EXERCISE AIM: For each line in the data below that has the word "Country", copy that line.
· · · ·
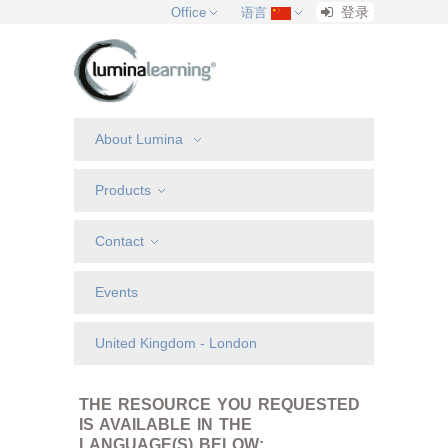
登录
Office
语言
About Lumina
Products
Contact
Events
United Kingdom - London
THE RESOURCE YOU REQUESTED
IS AVAILABLE IN THE
LANGUAGE(S) BELOW:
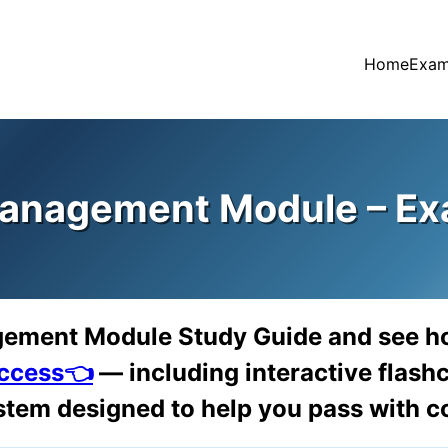
Home
Exam
anagement Module – Ex
gement Module Study Guide and see h
access👈
— including interactive flashc
tem designed to help you pass with c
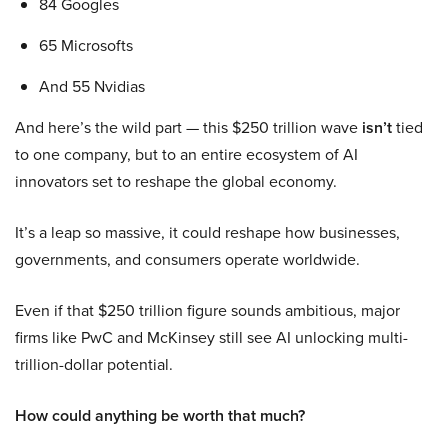
84 Googles
65 Microsofts
And 55 Nvidias
And here’s the wild part — this $250 trillion wave
isn’t
tied
to one company, but to an entire ecosystem of AI
innovators set to reshape the global economy.
It’s a leap so massive, it could reshape how businesses,
governments, and consumers operate worldwide.
Even if that $250 trillion figure sounds ambitious, major
firms like PwC and McKinsey still see AI unlocking multi-
trillion-dollar potential.
How could anything be worth that much?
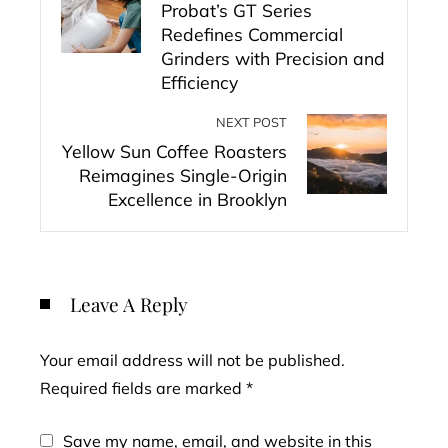
Probat’s GT Series
Redefines Commercial
Grinders with Precision and
Efficiency
NEXT POST
Yellow Sun Coffee Roasters
Reimagines Single-Origin
Excellence in Brooklyn
Leave A Reply
Your email address will not be published.
Required fields are marked
*
Save my name, email, and website in this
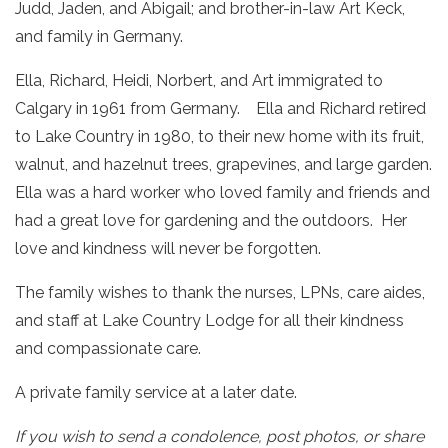
Judd, Jaden, and Abigail; and brother-in-law Art Keck,
and family in Germany.
Ella, Richard, Heidi, Norbert, and Art immigrated to
Calgary in 1961 from Germany. Ella and Richard retired
to Lake Country in 1980, to their new home with its fruit,
walnut, and hazelnut trees, grapevines, and large garden.
Ella was a hard worker who loved family and friends and
had a great love for gardening and the outdoors. Her
love and kindness will never be forgotten.
The family wishes to thank the nurses, LPNs, care aides,
and staff at Lake Country Lodge for all their kindness
and compassionate care.
A private family service at a later date.
If you wish to send a condolence, post photos, or share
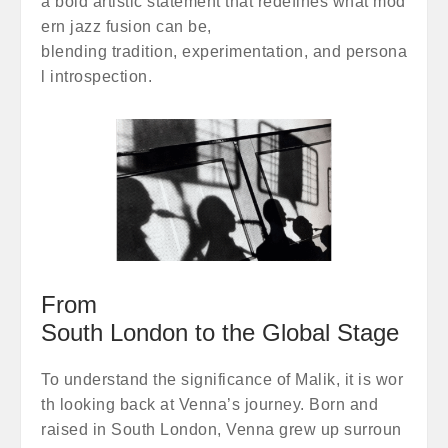
a bold artistic statement that redefines what mod
ern jazz fusion can be,
blending tradition, experimentation, and persona
l introspection.
From
South London to the Global Stage
To understand the significance of Malik, it is wor
th looking back at Venna’s journey. Born and
raised in South London, Venna grew up surroun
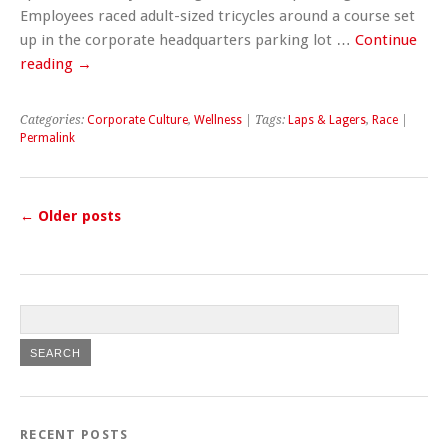
Employees raced adult-sized tricycles around a course set
up in the corporate headquarters parking lot …
Continue
reading
→
Categories:
Corporate Culture
,
Wellness
| Tags:
Laps & Lagers
,
Race
|
Permalink
←
Older posts
RECENT POSTS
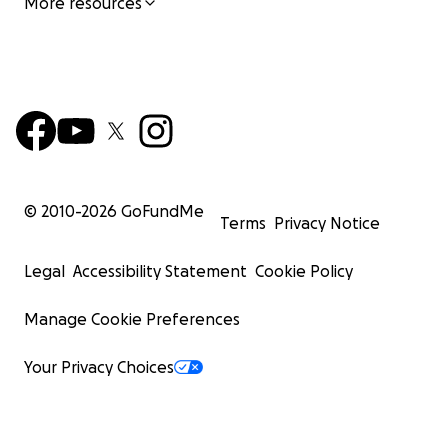
More resources
© 2010-
2026
GoFundMe
Terms
Privacy Notice
Legal
Accessibility Statement
Cookie Policy
Manage Cookie Preferences
Your Privacy Choices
· · · ·
FINAL ANSWER:
to Lake Country in 1980, to their new home with its fruit,
and staff at Lake Country Lodge for all their kindness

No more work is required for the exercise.